Du giroflier, du santal, du bois de rose, du musc, de l’angélique, du bois d’aigle… Lorsque l’on pénètre dans le magnifique hôtel particulier qui abrite le Musée Cernuschi, en bordure du parc Monceau dans le huitième arrondissement de Paris, on est saisi par les senteurs qui émanent de l’exposition « Parfums de Chine, la culture de l’encens au temps des empereurs ». Elles proviennent des bornes olfactives qui jalonnent le parcours, apportant une touche ludique à cette exposition. Porté par ces effluves, le visiteur est emmené à la découverte de la civilisation chinoise selon un cheminement chronologique, du IIIe siècle avant notre ère jusqu’au XIXe siècle, des Han aux Qing, avec, pour fil conducteur, la fragrance.

Loin d’être un simple agrément, l’encens, parfum obtenu par la combustion de différentes fleurs, bois et résines, occupe, en effet, dans la civilisation chinoise, une place importante tant dans la philosophie que dans les pratiques religieuses, avec le développement du bouddhisme dès les premiers siècles de notre ère. L’encens joue alors le rôle d’intercesseur entre les humains et les divinités, celles-ci étant invitées à descendre sur terre par la fumée – ce n’est que plus tard que la forme liquide du parfum fut inventée.

L’encens parfume le Musée Cernuschi à Paris

« L’Empire chinois tout entier sent le musc, témoigne le père Evariste Huc, qui parcourut le pays au milieu du XIXe siècle et dont le beau catalogue accompagnant l’exposition reproduit des écrits. Les marchandises même importées d’Europe s’en pénètrent complètement après quelque temps ». L’encens a aussi marqué les pratiques profanes, la méditation et l’art de vivre, et suscité de très nombreuses productions artistiques chez les peintres, les poètes mais aussi les artisans d’art.

Bornes olfactives

L’exposition a réuni une centaine de pièces – objets, textes, estampes, peintures sur soie, venus en grande partie des collections du musée de Shanghaï –, qui témoignent de l’importance de la culture de l’encens dans la civilisation chinoise. Brûle-parfums (dont la forme évolua au fil des dynasties), encensoirs, boîtes à encens, vases, bourses, etc., servant à la diffusion des fragrances, en bronze, pierre, bois, céramique ou tissu brodé, rivalisent de raffinement. On découvre aussi de nombreuses peintures et estampes montrant des scènes de la vie littéraire et artistique où l’encens est omniprésent aux côtés de la musique, du jeu d’échecs ou de la calligraphie – dans la société Ming (XIVe-XVIIe siècles), parfum et littérature sont intimement liés.

Un brûle-parfum « sancai ». / 陆铖 / 陆铖

Ses effluves ont aussi une grande importance pour le soin du corps, la santé et le bien-être, comme en témoigne la magnifique peinture sur soie de Chen Hongsou (1598-1652), représentée sur l’affiche de l’exposition, où l’on voit une femme déployant les manches de son kimono au-dessus d’un brûle-parfum en forme de canard recouvert d’une cloche métallique afin d’en imprégner le tissu.

Les senteurs distribuées par les bornes olfactives ont été recréées par François Demachy, créateur de parfums chez Dior, partenaire de l’exposition, à partir de recettes anciennes retrouvées par le spécialiste de la Chine au CNRS, Frédéric Obringer, conseiller scientifique de l’exposition, notamment dans le Traité des parfums, de Hong Chu (vers 1115).
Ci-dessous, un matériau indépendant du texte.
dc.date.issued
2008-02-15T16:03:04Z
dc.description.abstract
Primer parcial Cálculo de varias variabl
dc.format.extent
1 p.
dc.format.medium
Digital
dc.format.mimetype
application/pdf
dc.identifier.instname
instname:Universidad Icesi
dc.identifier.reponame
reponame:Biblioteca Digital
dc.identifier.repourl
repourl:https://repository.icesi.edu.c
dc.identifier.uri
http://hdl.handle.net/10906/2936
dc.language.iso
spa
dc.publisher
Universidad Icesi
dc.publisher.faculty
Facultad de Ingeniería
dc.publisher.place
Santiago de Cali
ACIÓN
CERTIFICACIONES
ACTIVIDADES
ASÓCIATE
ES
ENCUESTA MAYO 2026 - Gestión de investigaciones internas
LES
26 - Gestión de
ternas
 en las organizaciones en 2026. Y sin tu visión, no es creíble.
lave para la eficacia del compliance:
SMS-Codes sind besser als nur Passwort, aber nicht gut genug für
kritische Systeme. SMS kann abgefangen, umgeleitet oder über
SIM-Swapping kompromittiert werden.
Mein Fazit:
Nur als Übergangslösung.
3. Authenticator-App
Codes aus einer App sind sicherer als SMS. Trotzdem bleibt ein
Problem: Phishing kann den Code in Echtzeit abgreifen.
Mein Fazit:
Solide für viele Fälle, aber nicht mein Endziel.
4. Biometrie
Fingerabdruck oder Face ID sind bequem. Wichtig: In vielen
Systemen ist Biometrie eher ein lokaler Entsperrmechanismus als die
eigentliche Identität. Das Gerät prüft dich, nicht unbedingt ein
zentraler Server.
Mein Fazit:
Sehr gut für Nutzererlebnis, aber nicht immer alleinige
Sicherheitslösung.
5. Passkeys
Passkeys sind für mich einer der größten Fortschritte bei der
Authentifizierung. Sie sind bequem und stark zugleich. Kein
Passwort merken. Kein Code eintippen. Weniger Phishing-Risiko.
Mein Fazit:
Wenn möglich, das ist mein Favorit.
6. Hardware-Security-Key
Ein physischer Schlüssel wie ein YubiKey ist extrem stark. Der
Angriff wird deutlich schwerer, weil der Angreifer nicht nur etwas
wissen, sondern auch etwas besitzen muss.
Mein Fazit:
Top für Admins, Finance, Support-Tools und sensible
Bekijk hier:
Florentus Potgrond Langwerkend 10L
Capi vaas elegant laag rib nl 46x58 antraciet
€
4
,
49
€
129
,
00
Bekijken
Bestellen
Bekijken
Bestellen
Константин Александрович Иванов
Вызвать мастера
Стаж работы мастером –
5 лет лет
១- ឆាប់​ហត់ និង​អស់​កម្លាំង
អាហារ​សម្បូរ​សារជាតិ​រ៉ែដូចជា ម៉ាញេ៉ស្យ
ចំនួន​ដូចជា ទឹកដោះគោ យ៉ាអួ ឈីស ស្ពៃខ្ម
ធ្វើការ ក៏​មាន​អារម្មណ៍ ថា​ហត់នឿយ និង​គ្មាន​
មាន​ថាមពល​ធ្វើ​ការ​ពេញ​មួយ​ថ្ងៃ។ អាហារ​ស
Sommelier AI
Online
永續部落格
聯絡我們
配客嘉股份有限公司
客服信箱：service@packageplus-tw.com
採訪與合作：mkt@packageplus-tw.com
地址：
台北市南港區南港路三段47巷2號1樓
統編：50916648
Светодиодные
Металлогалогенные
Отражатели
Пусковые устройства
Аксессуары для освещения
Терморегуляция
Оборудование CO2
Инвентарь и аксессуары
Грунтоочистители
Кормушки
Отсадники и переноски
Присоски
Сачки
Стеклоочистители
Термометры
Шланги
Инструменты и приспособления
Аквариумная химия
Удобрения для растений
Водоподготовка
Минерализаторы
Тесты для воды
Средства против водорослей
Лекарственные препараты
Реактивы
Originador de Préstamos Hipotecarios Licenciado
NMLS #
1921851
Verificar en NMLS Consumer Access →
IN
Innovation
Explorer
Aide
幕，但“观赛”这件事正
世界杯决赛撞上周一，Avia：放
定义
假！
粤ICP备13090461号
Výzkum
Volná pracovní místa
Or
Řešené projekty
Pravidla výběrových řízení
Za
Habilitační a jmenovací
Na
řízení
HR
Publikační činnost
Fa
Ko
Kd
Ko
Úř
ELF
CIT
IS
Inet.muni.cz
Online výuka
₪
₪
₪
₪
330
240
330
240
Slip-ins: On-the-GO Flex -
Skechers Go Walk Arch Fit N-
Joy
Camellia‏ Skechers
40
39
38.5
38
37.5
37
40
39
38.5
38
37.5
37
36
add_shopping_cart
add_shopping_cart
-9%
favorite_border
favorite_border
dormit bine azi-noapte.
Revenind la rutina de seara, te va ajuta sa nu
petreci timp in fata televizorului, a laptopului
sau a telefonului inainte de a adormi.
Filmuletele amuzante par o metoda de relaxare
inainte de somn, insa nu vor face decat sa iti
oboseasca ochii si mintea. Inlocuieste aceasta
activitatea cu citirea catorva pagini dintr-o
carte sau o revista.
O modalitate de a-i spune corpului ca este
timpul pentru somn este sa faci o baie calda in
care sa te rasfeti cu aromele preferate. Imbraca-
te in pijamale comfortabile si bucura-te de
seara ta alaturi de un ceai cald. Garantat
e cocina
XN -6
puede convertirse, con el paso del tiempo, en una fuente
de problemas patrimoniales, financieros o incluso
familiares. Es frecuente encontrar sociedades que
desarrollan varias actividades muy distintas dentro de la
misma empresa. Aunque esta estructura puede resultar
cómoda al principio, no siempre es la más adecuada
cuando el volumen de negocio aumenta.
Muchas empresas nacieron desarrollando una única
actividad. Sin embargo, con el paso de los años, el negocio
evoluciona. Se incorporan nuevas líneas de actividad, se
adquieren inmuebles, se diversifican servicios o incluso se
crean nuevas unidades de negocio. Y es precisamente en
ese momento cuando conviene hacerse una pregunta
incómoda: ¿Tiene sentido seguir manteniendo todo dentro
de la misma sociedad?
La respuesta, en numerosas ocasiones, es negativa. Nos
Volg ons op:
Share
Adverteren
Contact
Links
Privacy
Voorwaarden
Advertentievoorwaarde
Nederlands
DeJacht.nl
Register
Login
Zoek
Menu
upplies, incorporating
Il a dû les « réinterpréter », car, explique-t-il, « certaines matières premières ont complètement disparu ». Cette collaboration originale avec le Musée Cernuschi lui inspirera peut-être une nouvelle fragrance pour la marque dont il est le « nez » de référence.

MUSÉE CERNUSCHI

« Parfums de Chine, la culture de l’encens au temps des empereurs », Musée Cernuschi, 7, avenue Vélasquez, Paris 8e. Du mardi au dimanche, de 10 heures à 18 heures. Tarifs : de 7 € à 9 €. www.cernuschi.paris.fr. Catalogue édité par Paris Musées, 240 pages, 39,90 €. Activités pour les enfants pendant les vacances.